Tuesday, July 15, 2014: 10:45 AM
Room: 303
Oral Presentation
Manuela BOATCA , Freie Universitaet Berlin, Berlin, Germany
The widening of the worldwide inequality gap is paralleled by an increase in the commodification of citizenship. The emergence of official economic citizenship programmes (aka "citizenship by investment") as well as the illegal trade in EU passports ("buy a EU citizenship" schemes)  are similar strategies of eluding the ascription of citizenship through recourse to the market. As the -- real or perceived risk -- of more people gaining access to citizenship of wealthy countries increases, so does the racial criminalization of migrants to core regions -- most prominently, the European Union and the United States, regardless of the citizenship regime of the country of arrival.
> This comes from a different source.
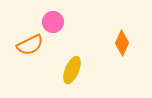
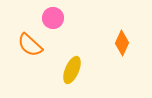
pink circle: moved 4 px up
orange semicircle: rotated 68 degrees clockwise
Thus,the ethnic profiling of Moldovans in the European Union is directed against immigrants suspected of having abused the right of blood in order to acquire citizenship, by trying to prove Romanian ancestry in order to acquire a EU passport. On the other hand, the ethnic and racial profiling of immigrants who come to the US to give birth targets pregnant women accused of having abused the right of soil to the same purpose. The scandalization of "forged descent" in one case and of what could analogously be called "forged ascent" in the other is simultaneously a statement about the immutability of the ascription of citizenship through both bloodline and birthplace for the wider population, and ultimately a denial of equal opportunities for upward social mobility at the global level.